Dataset entries
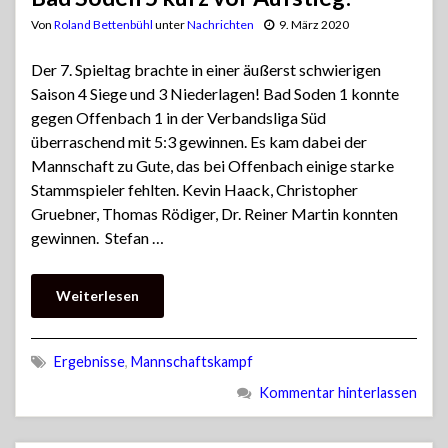
Von
Roland Bettenbühl
unter
Nachrichten
9. März 2020
Der 7. Spieltag brachte in einer äußerst schwierigen
Saison 4 Siege und 3 Niederlagen! Bad Soden 1 konnte
gegen Offenbach 1 in der Verbandsliga Süd
überraschend mit 5:3 gewinnen. Es kam dabei der
Mannschaft zu Gute, das bei Offenbach einige starke
Stammspieler fehlten. Kevin Haack, Christopher
Gruebner, Thomas Rödiger, Dr. Reiner Martin konnten
gewinnen. Stefan …
Weiterlesen
Ergebnisse
,
Mannschaftskampf
Kommentar hinterlassen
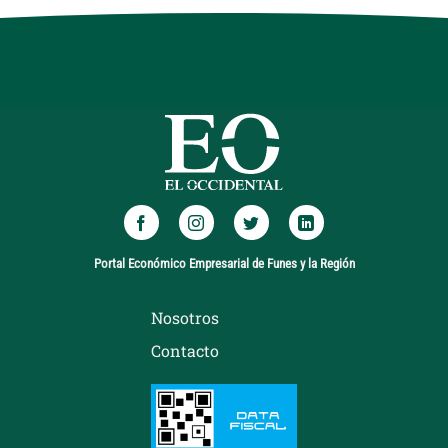
Portal Económico Empresarial de Funes y la Región
Nosotros
Contacto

- _What the task asks_:
For the string "Offenbach", show each line of the entries above where it occurs.

- _Result for this task_:
gegen Offenbach 1 in der Verbandsliga Süd
Mannschaft zu Gute, das bei Offenbach einige starke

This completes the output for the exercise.